Marco Capogna granted 2 million DKK by AUFF NOVA to study novel neuron types in the mammalian brain
Marco Capogna will receive the grant over a 3 year period for a project dedicated to discover novel cellular mechanisms linking anxiety and emotion with sleep deprivation. The project aims to test the hypothesis that nitric oxide-expressing GABAergic neurons are key cellular element in this process.
The AUFF NOVA grant is only awarded to projects that are pioneering in their field and show clear potential for scientific breakthroughs. Marco Capogna project awarded a AUFF NOVA grant of 2 million DKK in order to study the role of GABAergic neurons of the mouse amygdala on sleep-wake cycle.
Description of the project
Understanding the function of GABAergic cell classes of the amygdala can greatly improve our knowledge of the cellular underpinnings of emotional behavior and, as a result, improve therapies for psychiatric disorders. Capogna’s group has recently reported a novel GABAergic neuron type of the rodent basolateral amygdala that expresses high levels of neuronal nitric oxide synthase (nNOS, anatomical reconstruction of one of these neurons in the picture – yellow, soma and dendrites; blue, axon). Capogna’s group has recently reported that this neuron type is activated during sleep, but inhibited during wakefulness (Bocchio et al, eNeuro, 2016).

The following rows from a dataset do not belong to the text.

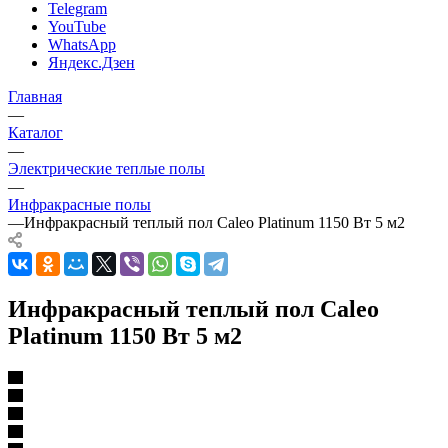
Telegram
YouTube
WhatsApp
Яндекс.Дзен
Главная
—
Каталог
—
Электрические теплые полы
—
Инфракрасные полы
—
Инфракрасный теплый пол Caleo Platinum 1150 Вт 5 м2
Инфракрасный теплый пол Caleo
Platinum 1150 Вт 5 м2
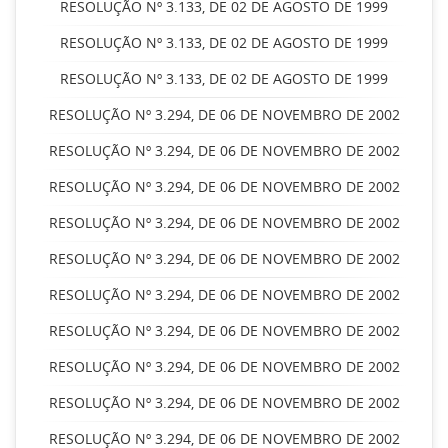
RESOLUÇÃO Nº 3.133, DE 02 DE AGOSTO DE 1999
RESOLUÇÃO Nº 3.133, DE 02 DE AGOSTO DE 1999
RESOLUÇÃO Nº 3.133, DE 02 DE AGOSTO DE 1999
RESOLUÇÃO Nº 3.294, DE 06 DE NOVEMBRO DE 2002
RESOLUÇÃO Nº 3.294, DE 06 DE NOVEMBRO DE 2002
RESOLUÇÃO Nº 3.294, DE 06 DE NOVEMBRO DE 2002
RESOLUÇÃO Nº 3.294, DE 06 DE NOVEMBRO DE 2002
RESOLUÇÃO Nº 3.294, DE 06 DE NOVEMBRO DE 2002
RESOLUÇÃO Nº 3.294, DE 06 DE NOVEMBRO DE 2002
RESOLUÇÃO Nº 3.294, DE 06 DE NOVEMBRO DE 2002
RESOLUÇÃO Nº 3.294, DE 06 DE NOVEMBRO DE 2002
RESOLUÇÃO Nº 3.294, DE 06 DE NOVEMBRO DE 2002
RESOLUÇÃO Nº 3.294, DE 06 DE NOVEMBRO DE 2002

To progress, the AUFF NOVA research project proposes to detect the electrical activity of nNOS-expressing neurons in rodents in vivo. To achieve this aim, optogenetic-assisted juxtacellular recording will allow electrophysiological recording and morphological characterization of nNOS-expressing neurons. Optical fibres coupled with glass pipette to optogenetically stimulate, record and label nNOS-expressing neurons will be inserted into the amygdala of transgenic mice. The nNOS-expressing neurons that conditionally express channelrhodopsin will be identified by their tight temporal responsiveness to light stimulation. The “functional hypothesis” is that the functional activity of nNOS-expressing GABAergic neurons is critically dependent on brain-states, that is high during sleep and low during wakefulness. By using the juxtacellular approach, the dendritic and axonal patterns of the recorded neurons will be characterized. The “anatomical hypothesis” is that these neurons are long-range GABAergic neurons that target distant, extra-amygdaloid areas (e.g., striatum, cortex).
The project has the potential to provide an unprecedented link between a specific neuron type of the amygdala and the sleep-wake cycle.